▶ **WHAT YOU HAVE TO DO**: The answer must consist solely of the lines below starting at the one containing "День открытых дверей в KIS!" and ending at the one containing "Kozmetika do sprchy a kúpeľa", repeated exactly, with both ends included and all pictures omitted.

▶ **DATA TO PROCESS**:

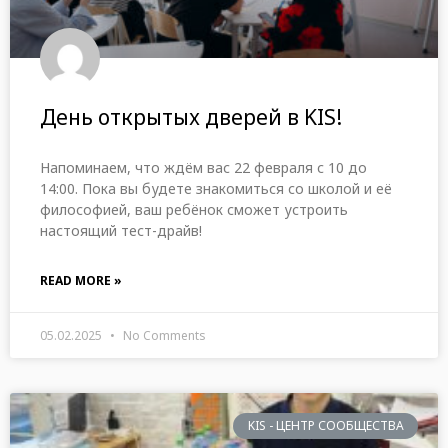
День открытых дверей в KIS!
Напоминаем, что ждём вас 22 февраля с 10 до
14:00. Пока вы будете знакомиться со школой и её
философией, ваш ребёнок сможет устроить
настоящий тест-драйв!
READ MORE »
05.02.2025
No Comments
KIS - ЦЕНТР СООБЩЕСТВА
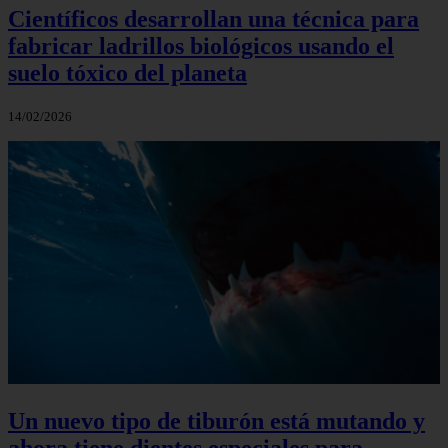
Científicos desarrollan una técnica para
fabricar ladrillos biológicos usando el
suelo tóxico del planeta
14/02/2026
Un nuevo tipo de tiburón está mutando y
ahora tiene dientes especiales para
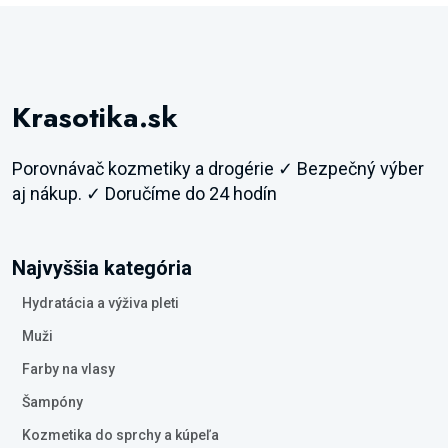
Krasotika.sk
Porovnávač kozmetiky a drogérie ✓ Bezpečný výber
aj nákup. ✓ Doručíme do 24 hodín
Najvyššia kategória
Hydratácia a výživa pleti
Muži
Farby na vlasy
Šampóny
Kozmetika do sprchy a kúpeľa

---

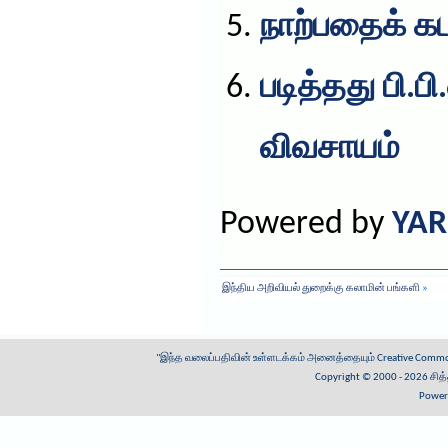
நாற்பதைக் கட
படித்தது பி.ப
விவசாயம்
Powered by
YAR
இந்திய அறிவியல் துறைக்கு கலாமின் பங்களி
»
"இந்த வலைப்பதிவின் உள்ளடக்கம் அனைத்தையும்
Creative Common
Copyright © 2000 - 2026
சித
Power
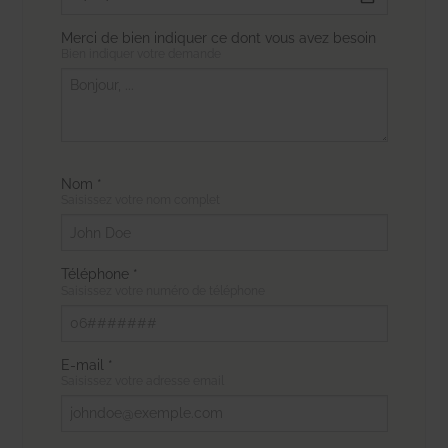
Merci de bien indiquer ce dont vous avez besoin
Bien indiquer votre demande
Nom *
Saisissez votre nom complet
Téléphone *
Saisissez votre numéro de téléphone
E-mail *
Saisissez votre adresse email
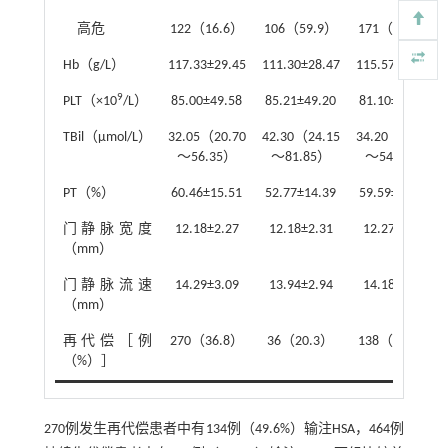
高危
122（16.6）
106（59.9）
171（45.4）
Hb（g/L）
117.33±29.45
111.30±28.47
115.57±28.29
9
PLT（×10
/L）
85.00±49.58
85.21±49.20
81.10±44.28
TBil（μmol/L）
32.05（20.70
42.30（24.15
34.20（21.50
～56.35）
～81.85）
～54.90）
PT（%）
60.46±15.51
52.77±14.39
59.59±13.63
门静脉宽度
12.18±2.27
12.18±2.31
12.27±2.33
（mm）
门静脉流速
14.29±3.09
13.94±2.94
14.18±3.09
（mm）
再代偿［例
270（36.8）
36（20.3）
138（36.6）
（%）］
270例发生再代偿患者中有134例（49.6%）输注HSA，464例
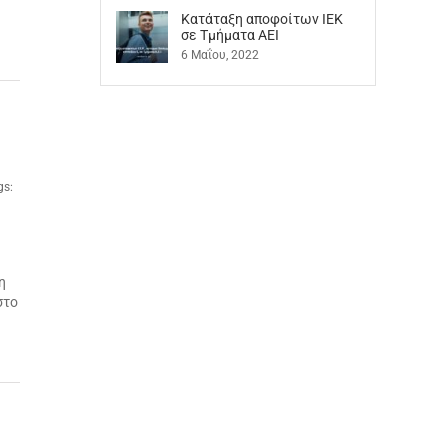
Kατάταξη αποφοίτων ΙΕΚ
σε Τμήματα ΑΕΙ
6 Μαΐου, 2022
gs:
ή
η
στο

▶ **ANSWER TO THIS PROBLEM**:
День открытых дверей в KIS!
Напоминаем, что ждём вас 22 февраля с 10 до
14:00. Пока вы будете знакомиться со школой и её
философией, ваш ребёнок сможет устроить
настоящий тест-драйв!
READ MORE »
05.02.2025
No Comments
KIS - ЦЕНТР СООБЩЕСТВА
Científicos desarrollan una técnica para
fabricar ladrillos biológicos usando el
suelo tóxico del planeta
14/02/2026
Un nuevo tipo de tiburón está mutando y
ahora tiene dientes especiales para
Krasotika.sk
Porovnávač kozmetiky a drogérie ✓ Bezpečný výber
aj nákup. ✓ Doručíme do 24 hodín
Najvyššia kategória
Hydratácia a výživa pleti
Muži
Farby na vlasy
Šampóny
Kozmetika do sprchy a kúpeľa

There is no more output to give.